Google has announced a set of significant updates for Gemini Live, its AI assistant designed for real-time conversations. The latest features enhance the assistant's capabilities by adding visual guidance and deeper app integration, making it more useful in day-to-day tasks.
The primary technical update is the introduction of real-time visual guidance. This feature allows Gemini Live to highlight objects directly on your screen while you share your camera feed. Here’s a breakdown of how this works:
This feature is particularly useful for tasks like finding the right tool in a toolbox or identifying a component in a complex setup. For example, if you’re working on a DIY project and need to find a specific screwdriver, you can point your smartphone’s camera at your tools, and Gemini Live will highlight the correct one.
In addition to visual guidance, Gemini Live is gaining the ability to interact with other apps on your device. This includes:
These interactions are facilitated through deep integration with Android’s app ecosystem. Google has likely implemented APIs that allow Gemini Live to communicate with these apps securely and efficiently.

The visual guidance feature will be available on the newly announced Pixel 10 devices when they launch on August 28th. This ensures that users of the latest Pixel models can take advantage of these advanced AI capabilities right out of the box.

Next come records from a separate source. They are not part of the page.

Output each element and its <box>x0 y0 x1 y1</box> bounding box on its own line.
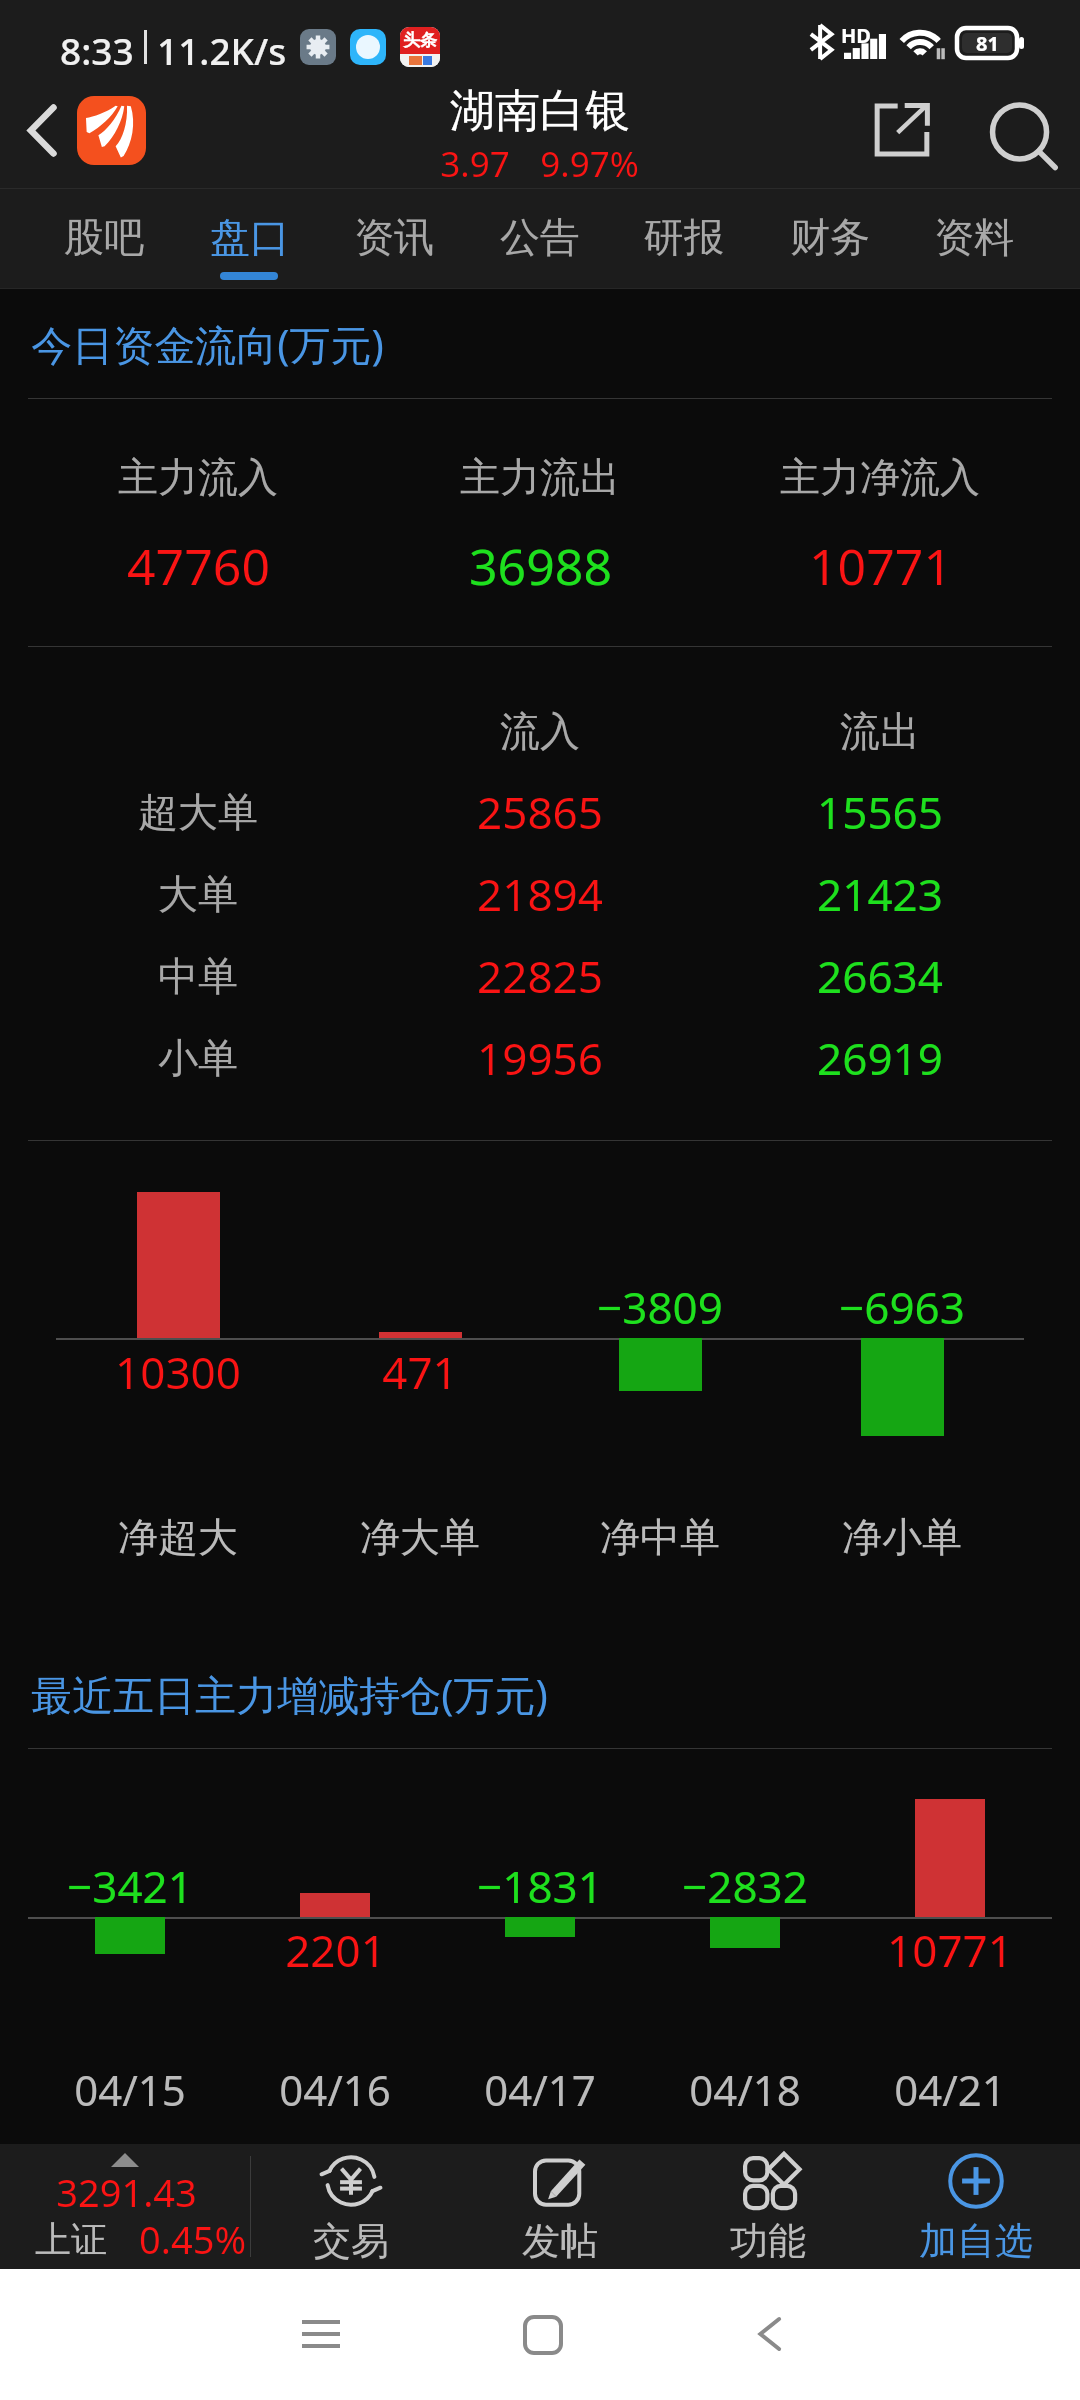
staticText: 36988 <box>469 532 612 600</box>
staticText: 今日资金流向(万元) <box>31 316 384 372</box>
button[interactable]: 财务 <box>760 190 900 286</box>
staticText: 26634 <box>817 946 943 1006</box>
staticText: 中单 <box>158 951 238 1001</box>
button[interactable]: Back <box>730 2294 810 2374</box>
staticText: 04/21 <box>894 2061 1006 2118</box>
button[interactable]: 资讯 <box>324 190 464 286</box>
staticText: −6963 <box>839 1277 965 1337</box>
staticText: 25865 <box>477 782 603 842</box>
button[interactable]: 3291.43 <box>0 2144 250 2269</box>
staticText: 主力流出 <box>460 452 620 502</box>
staticText: 21894 <box>477 864 603 924</box>
staticText: 471 <box>382 1342 458 1402</box>
staticText: 交易 <box>313 2217 389 2265</box>
staticText: HD <box>841 22 871 49</box>
staticText: 19956 <box>477 1028 603 1088</box>
staticText: 流入 <box>500 706 580 756</box>
button[interactable]: 公告 <box>470 190 610 286</box>
button[interactable]: 加自选 <box>872 2144 1080 2269</box>
staticText: −3809 <box>597 1277 723 1337</box>
button[interactable]: 交易 <box>247 2144 455 2269</box>
staticText: 81 <box>976 30 999 57</box>
staticText: 9.97% <box>540 140 639 188</box>
staticText: 净中单 <box>600 1512 720 1562</box>
button[interactable]: 盘口 <box>180 190 320 286</box>
staticText: 资讯 <box>354 212 434 262</box>
staticText: 21423 <box>817 864 943 924</box>
staticText: 超大单 <box>138 787 258 837</box>
button[interactable]: Back <box>2 90 82 170</box>
staticText: 加自选 <box>919 2217 1033 2265</box>
staticText: 资料 <box>934 212 1014 262</box>
staticText: 流出 <box>840 706 920 756</box>
staticText: 04/18 <box>689 2061 801 2118</box>
staticText: 公告 <box>500 212 580 262</box>
staticText: 发帖 <box>522 2217 598 2265</box>
staticText: −2832 <box>682 1856 808 1916</box>
staticText: 22825 <box>477 946 603 1006</box>
staticText: −1831 <box>477 1856 603 1916</box>
staticText: 盘口 <box>210 212 290 262</box>
staticText: 研报 <box>644 212 724 262</box>
staticText: 财务 <box>790 212 870 262</box>
staticText: 最近五日主力增减持仓(万元) <box>31 1666 548 1722</box>
staticText: 15565 <box>817 782 943 842</box>
staticText: 3291.43 <box>56 2166 197 2218</box>
button[interactable]: Search <box>975 87 1055 167</box>
staticText: 净小单 <box>842 1512 962 1562</box>
staticText: 湖南白银 <box>450 83 630 140</box>
staticText: −3421 <box>67 1856 193 1916</box>
staticText: 主力流入 <box>118 452 278 502</box>
staticText: 8:33 <box>60 25 134 69</box>
staticText: 04/16 <box>279 2061 391 2118</box>
button[interactable]: Recent apps <box>281 2294 361 2374</box>
staticText: 小单 <box>158 1033 238 1083</box>
staticText: 10771 <box>887 1920 1013 1980</box>
staticText: 净大单 <box>360 1512 480 1562</box>
staticText: 主力净流入 <box>780 452 980 502</box>
staticText: 04/15 <box>74 2061 186 2118</box>
button[interactable]: 研报 <box>614 190 754 286</box>
staticText: 04/17 <box>484 2061 596 2118</box>
staticText: 股吧 <box>64 212 144 262</box>
button[interactable]: 功能 <box>664 2144 872 2269</box>
staticText: 10300 <box>115 1342 241 1402</box>
button[interactable]: Share <box>862 90 942 170</box>
staticText: 上证 <box>35 2217 107 2262</box>
staticText: 10771 <box>809 532 952 600</box>
staticText: 大单 <box>158 869 238 919</box>
staticText: 47760 <box>127 532 270 600</box>
staticText: 2201 <box>285 1920 386 1980</box>
button[interactable]: 发帖 <box>456 2144 664 2269</box>
staticText: 头条 <box>403 30 437 51</box>
button[interactable]: 股吧 <box>34 190 174 286</box>
button[interactable]: East Money app <box>77 96 146 165</box>
staticText: 功能 <box>730 2217 806 2265</box>
button[interactable]: Home <box>503 2295 583 2375</box>
staticText: 0.45% <box>139 2213 246 2265</box>
staticText: 11.2K/s <box>157 25 287 69</box>
staticText: 3.97 <box>440 140 510 188</box>
button[interactable]: 资料 <box>904 190 1044 286</box>
staticText: 26919 <box>817 1028 943 1088</box>
staticText: 净超大 <box>118 1512 238 1562</box>
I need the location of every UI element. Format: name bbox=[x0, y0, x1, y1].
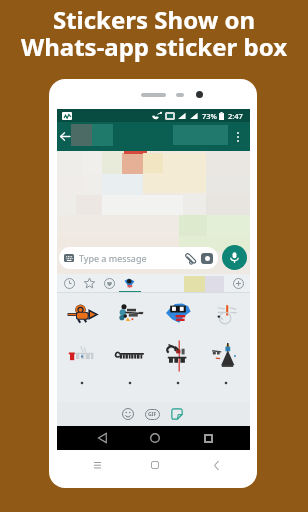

For developers and tech enthusiasts, these updates highlight several key points:
To achieve these features, Google likely employed:
Google’s updates to Gemini Live represent a significant step forward in AI assistant technology. By combining visual guidance with app interaction, the assistant becomes a more versatile and practical tool for users. As these technologies continue to evolve, we can expect even more innovative applications in the future.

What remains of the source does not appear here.